Run a PySpark job in AWS Glue 5.0 - The lakehouse architecture of Amazon SageMaker

Run a PySpark job in AWS Glue 5.0

Download the PySpark script . This AWS Glue PySpark script runs Spark SQL by joining the shared federated table in account A and S3 based table in account B to analyze the data and identify the total orders placed per market.

Create and run an AWS Glue job that joins the shared federated table in account A and Amazon S3 based table in account B:

  1. On the AWS Glue console, in the navigation pane, choose ETL jobs.

  2. Choose Create job, then choose Script editor.

  3. For Engine, choose Spark and for Options, choose Start fresh.

  4. Upload your PySpark script that contains the Spark SQL join query.

  5. On the Job details tab:

    1. Provide the job name.

    2. Choose Glue-execution-role for the IAM role.

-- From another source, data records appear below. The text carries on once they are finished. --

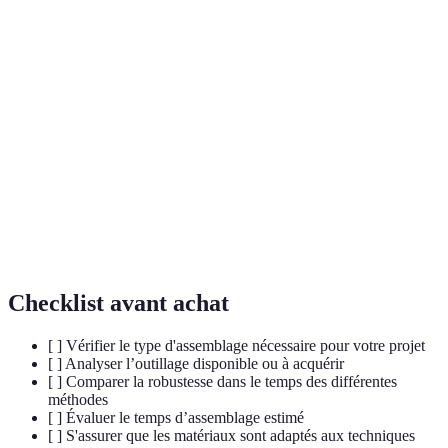
Simple,
Assemblages
Moins
rapide,
Court
à Vis
esthétique
démontable
Très rapide,
Peut affaiblir
Assemblages
efficace pour
le bois si mal
Très court
à Clous
constructions
placé
légères
Assemblages
Facilité
Moins adapté
à Angles
d'assemblage,
structure
Court
Vifs
rapidité
lourde
Checklist avant achat
[ ] Vérifier le type d'assemblage nécessaire pour votre projet
[ ] Analyser l’outillage disponible ou à acquérir
[ ] Comparer la robustesse dans le temps des différentes
méthodes
[ ] Évaluer le temps d’assemblage estimé
[ ] S'assurer que les matériaux sont adaptés aux techniques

    3. For Glue version, select Glue 5.0.

    4. Under Advanced properties, for Job parameters, choose Add new parameter and add the following parameters:

      • --datalake-formats = iceberg

      • --enable-lakeformation-fine-grained-access = true

  6. Save the job and choose Run to execute it.

  7. Review the job run details from the Output logs.

Clean up the resources

To avoid incurring costs on your AWS accounts, delete the following resources that you created:

  • Lake Formation permissions, catalog link container, database, and tables in account B

  • AWS Glue job in account B

  • Federated catalog, database, and table resources in account A

  • Redshift Serverless namespace in account A

  • Amazon S3 buckets that you created as part of data transfer in both accounts

  • Athena query results bucket in account B

  • IAM roles for the lakehouse architecture setup